Rhonda allowed herself a few seconds of contemplation. Then she squared her shoulders and tucked a saucy curl behind her left ear and smoothed down the front and back and sides of her frilly skirt, rumpled from a hasty i
mprovisational scoot along the brick flank of a building.
“Let’s go to work,” she said.
* * *
They threaded their way carefully along the corridor, not quite certain what they would do or how they would do it, knowing only that it felt good to be in motion, to be doing something, to be heading somewhere. Jason was in the lead—he knew the way, having raced through this hall in the other direction just minutes ago to let them in—and then came Bell, then Rhonda. From behind closed doors labeled STAFF ONLY they could hear the heavy vibrations of the medical center’s HVAC system, the steady rumble from the workings of the power grid required to keep it all going twenty-four hours a day.
“I’m thinking they stuck her somewhere,” Jason said, in a raspy whisper delivered out of the side of his mouth, “and we gotta find her.” He gave them a brief rundown of what he’d done after ducking out of the corridor while Bell talked to Sally Fugate. “Could tell they were giving us the runaround,” he said, “and figured I could do a hell of a lot more good poking around on my own, trying to figure out what these bastards have done with Lindy.” And so poke he did, he said, moseying across the long halls, their lights turned down to a muted glow because of the late hour. Nobody noticed him. When a guard seemed to take undue interest, Jason said, he found a broom and used it—not with enthusiasm, but lackadaisically. “That did the trick,” Jason reported, proud of his evasive maneuvers. “They knew I must be on staff. ’Cause I was a lazy bastard.”

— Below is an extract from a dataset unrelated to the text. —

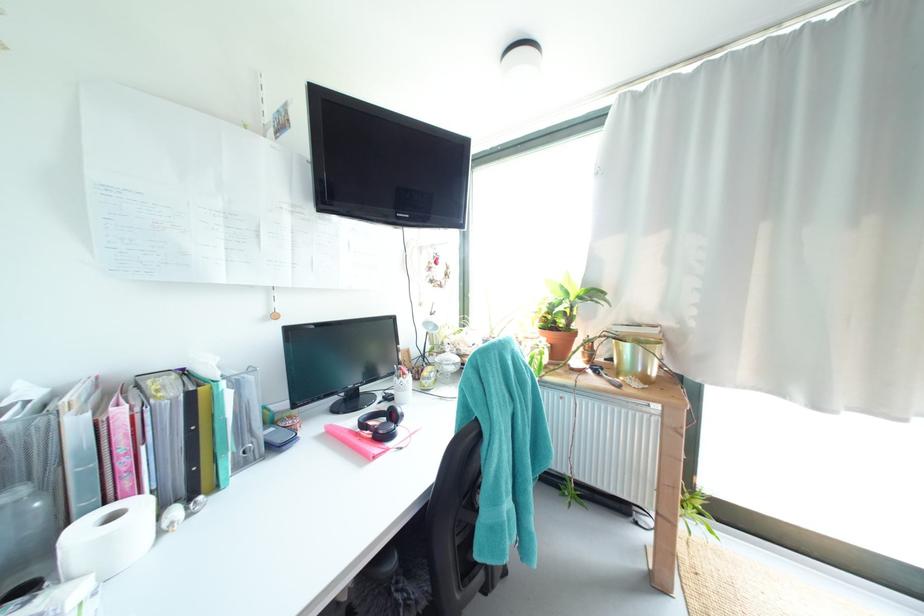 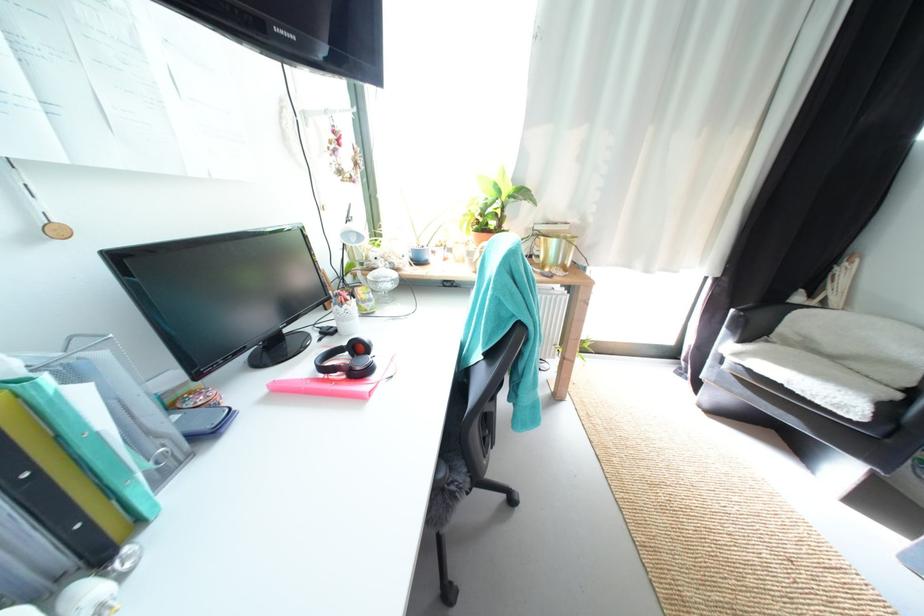 Where in the second image is the point corresponding to point (635, 349) from the first image?

(562, 244)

Then he caught a break. He ran into Jimmy Dillon, a friend of his brother Eddie’s, who really was on the custodial staff, working the overnight shift. Jason showed him a cell phone picture of Lindy, asked for guidance in finding her. Jimmy told him about the hospital morgue.
“Don’t tell me,” Bell said, filled with dread, “that you broke into the mor—”
“No way. Jimmy said I’d never get near the place. But he could—just close enough, anyway, to look at the logbook. Came back and told me that Lindy’s name ain’t there. Like I said, Mrs. Elkins—she ain’t dead. No way.”